Addressing the challenges of moderating the world’s content requires both artificial intelligence and human interaction, the formula we refer to as AI+HI. In the case of triggers specifically, the essential task is to align key moments of behavior with an automated process triggered by those behaviors.
In simplest terms, that means the ability for technology to intelligently identify not just content, but particular actions, or set of actions, that are known to cause harm. By setting various triggers and measuring their impact, it is possible to prevent harmful content and messages of bullying or hate speech from ever making it online.
More than this, triggers can be set to increase or reduce different user permissions, such as what they are allowed to share or comment on, and can also be used to escalate contentious or urgent issues to human moderators. The following use cases are based on some of our client’s approaches for applying automated triggers in managing User Reputation, incidents of encouragement of suicide or self-harm, and live-streamed content similar to the Christchurch terrorist video.

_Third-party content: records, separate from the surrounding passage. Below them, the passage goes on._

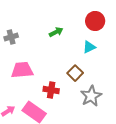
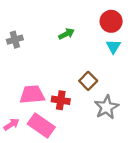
cyan triangle: (89, 47) -> (113, 46), moved, turned -32
pink trapezoid: (22, 70) -> (32, 95), moved

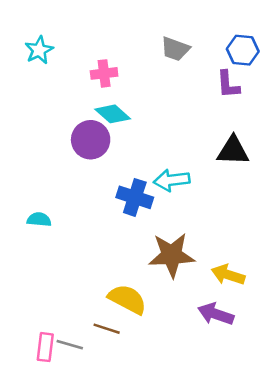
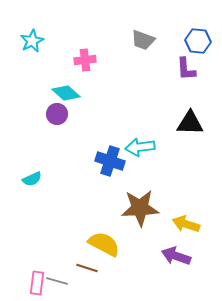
cyan diamond: (113, 114) -> (66, 93), moved
purple circle: (91, 140) -> (57, 114), moved, size x0.7
cyan semicircle: (39, 219) -> (32, 179), turned 150

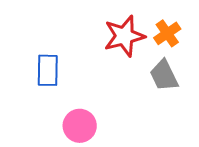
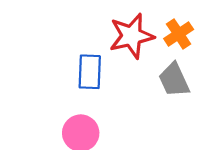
blue rectangle: (48, 70) -> (90, 72), moved

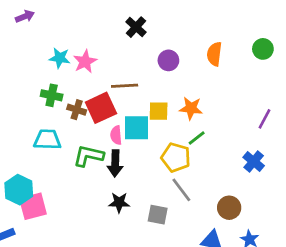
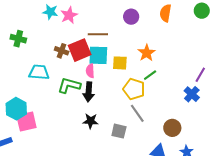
green cross: (52, 95) -> (18, 39), moved
orange star: (191, 108) -> (147, 53), turned 30
yellow square: (159, 111) -> (120, 63), moved
purple line: (265, 119) -> (200, 75), moved
cyan square: (137, 128) -> (98, 55), moved

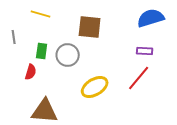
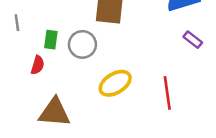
purple rectangle: (145, 51) -> (193, 40), moved, turned 35
red line: (139, 78) -> (167, 93), moved, turned -48

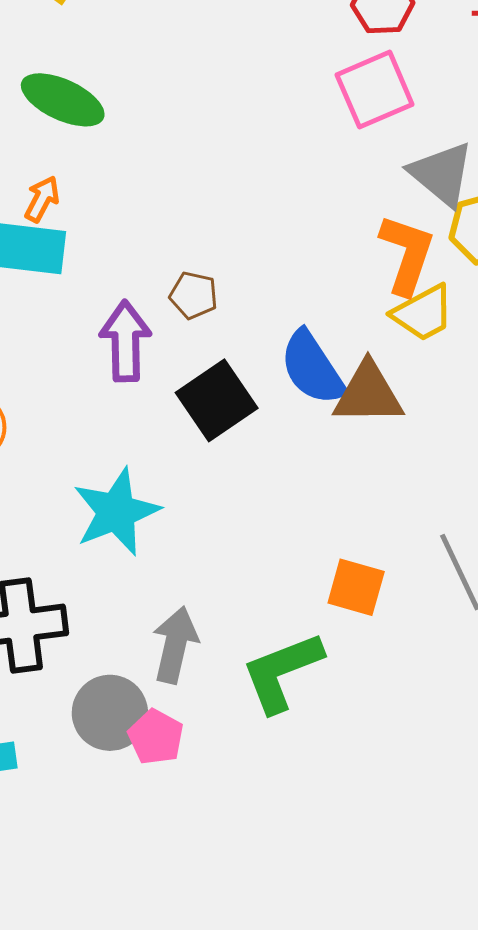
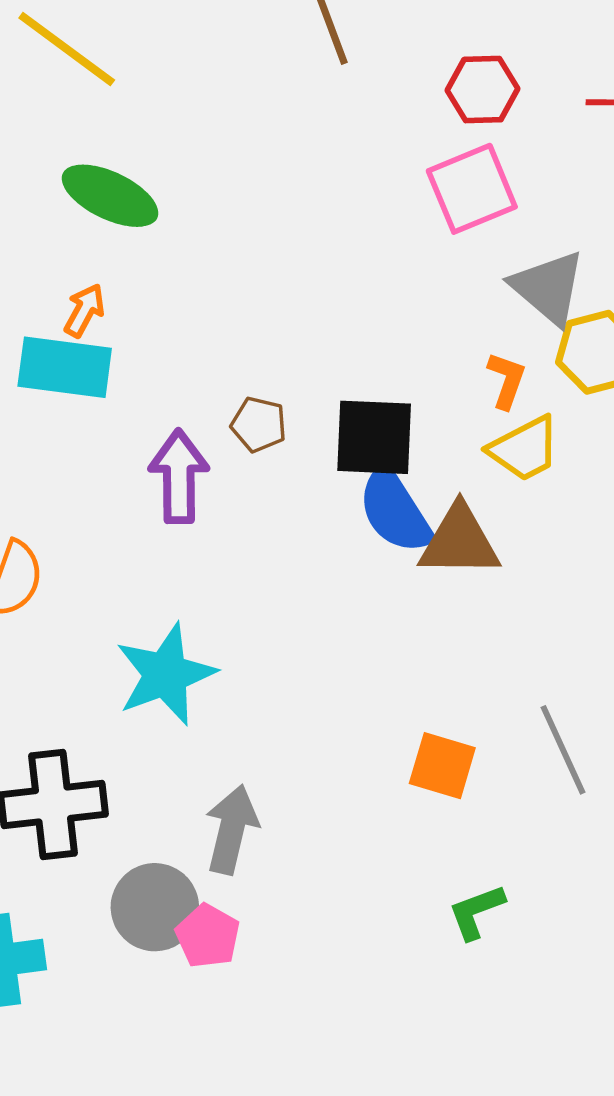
orange L-shape: (407, 254) -> (507, 380), size x0.6
black square: (217, 400) -> (374, 437), moved, turned 36
green L-shape: (282, 672) -> (476, 912), moved, size x0.6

1. Setting Trust Levels to vet new users
The ability to automatically adjust users’ Trust Levels is a key component of our patented User Reputation technology. Consider placing new user accounts into a special moderation wherein their posts are pre-moderated before sharing until the user reaches a certain threshold of trust, i.e. five posts have to be approved by moderators before they go into the standard workflow for posting. As a user’s trust rating improves, they can be automatically triggered to new privilege or access levels.
Conversely, triggers can be set to automatically reduce trust levels based on incidents of flagged behavior, which in turn could restrict future ability to share, etc. If your community uses profile recognition (e.g. rankings, stickers, etc.), these could also be publicly applied or removed based on X threshold being met.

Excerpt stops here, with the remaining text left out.